L'intelligence artificielle sur le marché financier suisse

Le 22 novembre 2023 dernier en Suisse, le Conseil Fédéral a décidé de construire les bases d'une future réglementation de l'IA. Le Département Fédéral de l’Environnement, des Transports, de l'Energie et des Communications (DETEC) a été chargé d'identifier les approches possibles en matière de réglementation de l'IA en Suisse d’ici fin 2024, afin qu'elles soient compatibles avec les développements réglementaires au sein de l'UE.

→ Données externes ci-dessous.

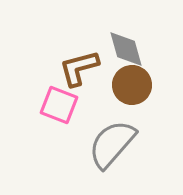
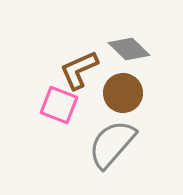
gray diamond: moved 3 px right; rotated 30 degrees counterclockwise
brown L-shape: moved 2 px down; rotated 9 degrees counterclockwise
brown circle: moved 9 px left, 8 px down
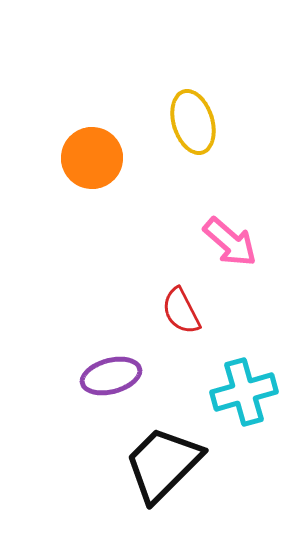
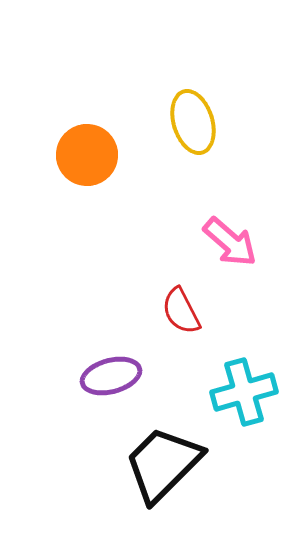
orange circle: moved 5 px left, 3 px up
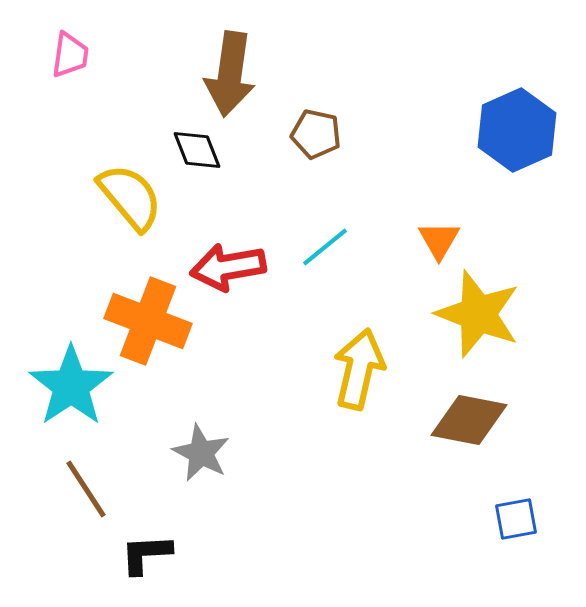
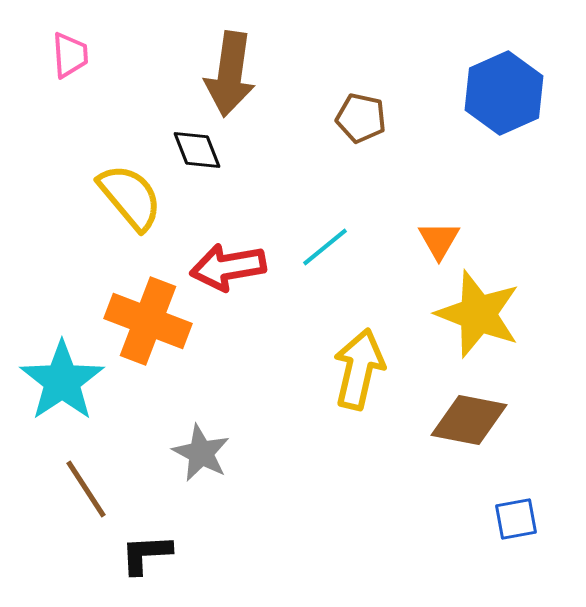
pink trapezoid: rotated 12 degrees counterclockwise
blue hexagon: moved 13 px left, 37 px up
brown pentagon: moved 45 px right, 16 px up
cyan star: moved 9 px left, 5 px up
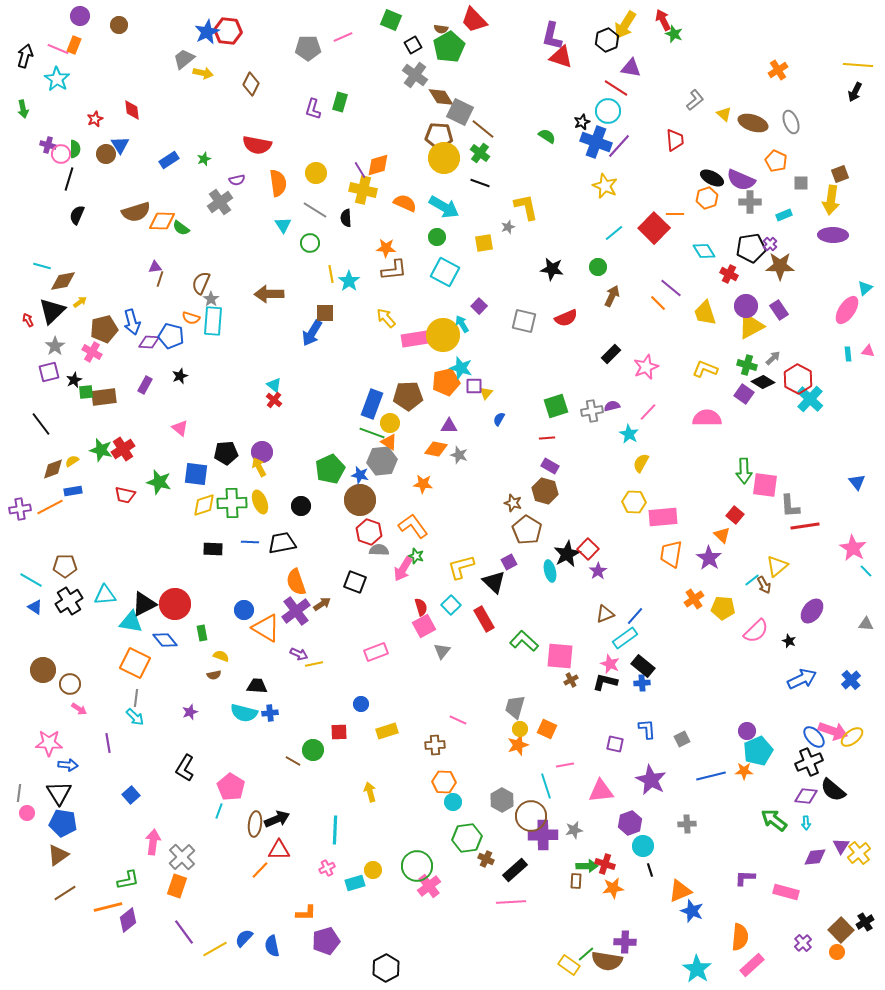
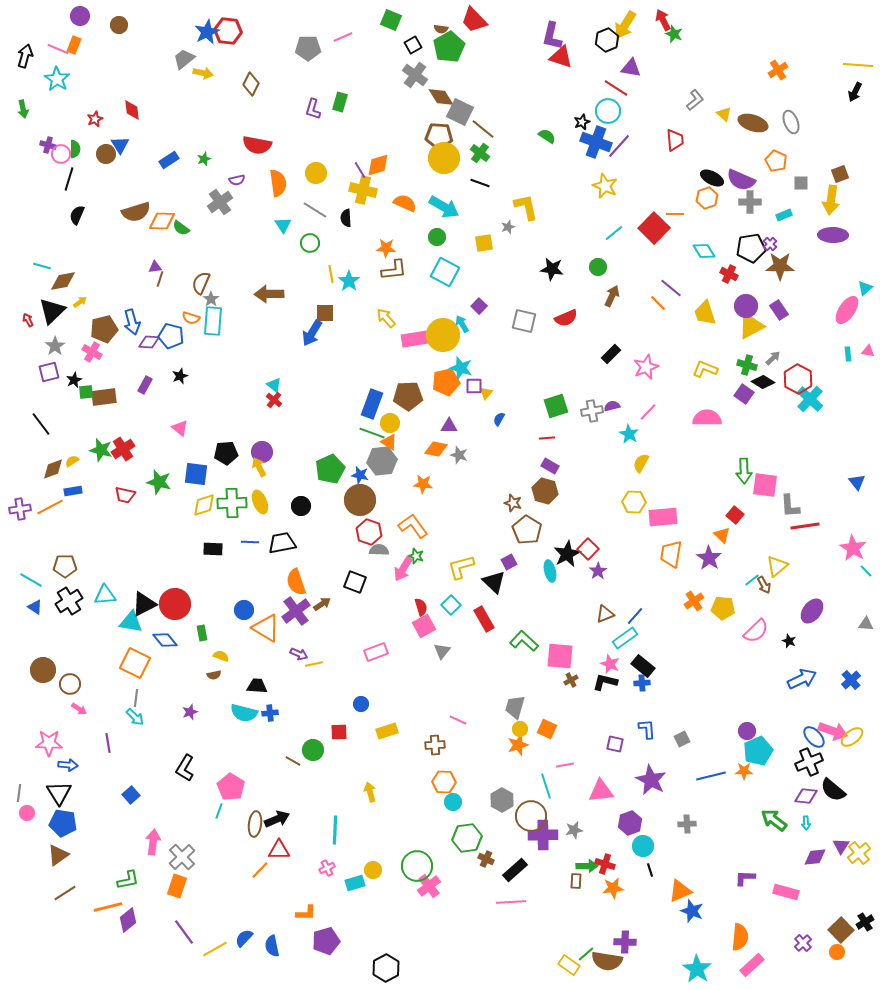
orange cross at (694, 599): moved 2 px down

L’influence de l'IA a fortement augmenté ces derniers temps, en particulier dans le secteur financier. L'abondance des domaines d'application de l'IA est conséquente dans le secteur des services financiers. Dans son moniteur de risques 2023, la FINMA a identifié l'IA comme une tendance à long terme, mais aussi comme un risque stratégique. Ce faisant, elle a annoncé qu'elle examinerait l'utilisation de l'IA dans les établissements soumis à sa surveillance et qu'elle suivrait de près les autres évolutions en Suisse et à l'étranger. Plus précisément, les quatre attentes suivantes ont été formulées à l'égard des prestataires de services financiers lorsqu'ils utilisent l'IA :

  • Gouvernance et responsabilité : Des rôles et des responsabilités clairs ainsi que des processus de gestion des risques doivent être définis. La responsabilité des décisions ne peut pas être déléguée à l'IA ou à des tiers. Toutes les parties prenantes doivent disposer d'une expertise suffisante en matière d'IA.

  • Robustesse et fiabilité : lors du développement, de la personnalisation et de l'utilisation de l'IA, il est important de veiller à ce que les résultats soient précis, robustes et fiables.

  • Transparence et explicabilité : l'explicabilité des résultats d'une application d'IA ainsi que la transparence de son utilisation doivent être garanties en fonction du destinataire, de la pertinence et de l'intégration des processus.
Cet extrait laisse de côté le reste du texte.